API Versioning compatibility in the future #202

frodopwns · 2021-02-16T21:40:45Z

Describe the feature

Backward compatibility. In the future, the API for the custom resources this project uses may change. Many maintainers of operators choose not to implement semver or versioning at all. This can lead to painful releases.

Luckily, kubebuilder has a system in place for managing this: https://book.kubebuilder.io/multiversion-tutorial/conversion-concepts.html

What would the new user story look like?

A cluster maintainer maintains a cluster running version 1.0 of Capsule. That maintainer's customers would like the new functionality in version 2 of Capsule.

When the maintainer deploys Capsule 2.0, the existing CRDs get patched to add the new CRD version rather than replacing it. Any existing instances should still be accessible and the new version of the controllers should handle conversion between 1.0 CRs and 2.0 CRs seamlessly.

How would the new interaction with Capsule look like? E.g.

What are the prerequisites for this?
Each new version of a CRD would require a new folder in ./api with ConvertTo and ConvertFrom methods that handle conversion to the stored version of the CRD.

Kustomize templates would need changing to add the conversion webhooks.

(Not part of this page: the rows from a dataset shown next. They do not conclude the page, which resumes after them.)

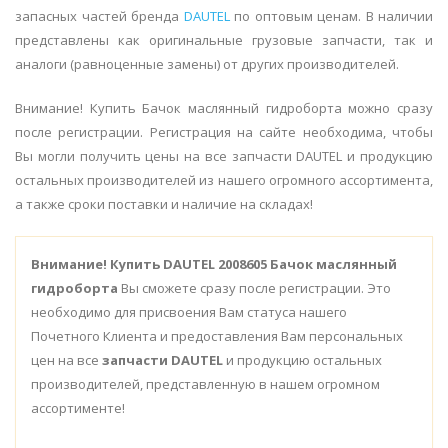
запасных частей бренда
DAUTEL
по оптовым ценам. В наличии
представлены как оригинальные грузовые запчасти, так и
аналоги (равноценные замены) от других производителей.
Внимание! Купить Бачок маслянный гидроборта можно сразу
после регистрации. Регистрация на сайте необходима, чтобы
Вы могли получить цены на все запчасти DAUTEL и продукцию
остальных производителей из нашего огромного ассортимента,
а также сроки поставки и наличие на складах!
Внимание!
Купить DAUTEL 2008605 Бачок маслянный
гидроборта
Вы сможете сразу после регистрации. Это
необходимо для присвоения Вам статуса нашего
Почетного Клиента и предоставления Вам персональных
цен на все
запчасти DAUTEL
и продукцию остальных
производителей, представленную в нашем огромном
ассортименте!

Is there a plan for this already in place?

prometherion · 2021-02-17T09:18:16Z

Thanks for opening this issue/question, really appreciated it, also considering the hot topic!

At the current state, Capsule is adding features upon request, or encountering minor fixes that are not affecting the base schema, e.g. the allowed external service IP to mitigate CVE-2020-8554: that's it, pretty easy since we're adding fields, these are nullable so no side effects are expected.

If I understood correctly the documentation, upon conversion webhook setup, the Kubernetes API Server should be able to return the converted object even getting with the old versioning as occurred with the ingresses.networking.k8s.io/v1beta1 from ingresses.extensions/v1beta1 resource: I'm not sure this is going to work also for the Shared Informer, although I'd say it should since the underlying implementation is just a watch op towards the API server, I hadn't the time to focus on this also considering it's not our priority in this current phase.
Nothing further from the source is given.